As the simple correlation coefficient between the lagged series from the sample gives biased estimation of the population correlation coefficient $\rho_{ij} \left( t \right)$, an unbiased estimator should be applied.

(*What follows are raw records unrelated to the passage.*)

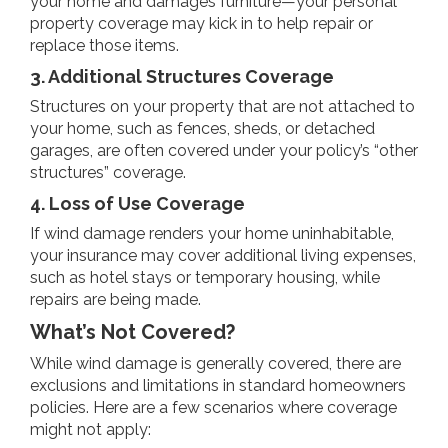
your home and damages furniture—your personal
property coverage may kick in to help repair or
replace those items.
3. Additional Structures Coverage
Structures on your property that are not attached to
your home, such as fences, sheds, or detached
garages, are often covered under your policy’s “other
structures” coverage.
4. Loss of Use Coverage
If wind damage renders your home uninhabitable,
your insurance may cover additional living expenses,
such as hotel stays or temporary housing, while
repairs are being made.
What’s Not Covered?
While wind damage is generally covered, there are
exclusions and limitations in standard homeowners
policies. Here are a few scenarios where coverage
might not apply: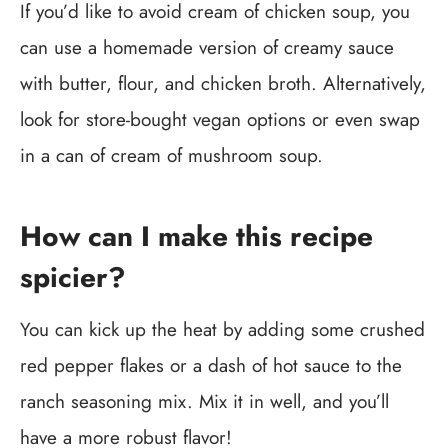
If you’d like to avoid cream of chicken soup, you
can use a homemade version of creamy sauce
with butter, flour, and chicken broth. Alternatively,
look for store-bought vegan options or even swap
in a can of cream of mushroom soup.
How can I make this recipe
spicier?
You can kick up the heat by adding some crushed
red pepper flakes or a dash of hot sauce to the
ranch seasoning mix. Mix it in well, and you’ll
have a more robust flavor!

If you take a look at the built in help (?ccf
), there is a reference there to the book Venables, W. N. and Ripley, B. D. (2002): Modern Applied Statistics with S. Fourth Edition. Springer-Verlag. On page 390 you can find the estimation formula for ccf
:
$$c_{ij}\left( t \right) = \frac{1}{n} \sum_{s = \max \left( 1, -t \right)}^{\min\left( n - t, n \right)}{\left( X_i \left( s + t \right) - \overline{X_i} \right) \left( X_j\left( s \right) - \overline{X_j} \right)}, \qquad r_{ij}\left( t \right) = \frac{c_{ij}\left( t \right)}{\left| c_{ij}\left( 0 \right) \right|}$$
(Actually $r_{ij} \left( t \right)$ is not there, but it can be easily deducted from acf
functions $r_t$. The latter is $r_t = \frac{c_t}{c_0}$ there, without the absolute value in the denominator, as $c_0$ is always positive in case of acf
, but it is obviously needed in case of ccf
(think about $r_{ij} \left( 0 \right) = -1$ as the case with a
and b
in this question).
As
a <- c(2, 1, 2, 1, 2, 1, 2)
b <- c(NA, NA, 1, 2, 1, 2, 1)
ccf(a, b, na.action=na.omit, plot=FALSE)
is equivalent with
a <- c(2, 1, 2, 1, 2)
b <- c(1, 2, 1, 2, 1)
ccf(a, b, plot=FALSE)
with the result
Autocorrelations of series ‘X’, by lag
-3 -2 -1 0 1 2 3
0.400 -0.567 0.800 -1.000 0.800 -0.567 0.400
you can check the calculations applying the above formulas 'manually' with the next R
code:
a <- c(2, 1, 2, 1, 2)
b <- c(1, 2, 1, 2, 1)
n <- length(a)
c_0 <- abs(1 / n * sum((a - mean(a)) * (b - mean(b))))
for (t in -3:3) {
if (t <= 0) {
c_t <- 1 / n * sum((a[1:(n + t)] - mean(a)) * (b[(1 - t):n] - mean(b)))
} else {
c_t <- 1 / n * sum((a[(1 + t):n] - mean(a)) * (b[1:(n - t)] - mean(b)))
}
r_t <- c_t / c_0
print(r_t)
}
with results
[1] 0.4
[1] -0.5666667
[1] 0.8
[1] -1
[1] 0.8
[1] -0.5666667
[1] 0.4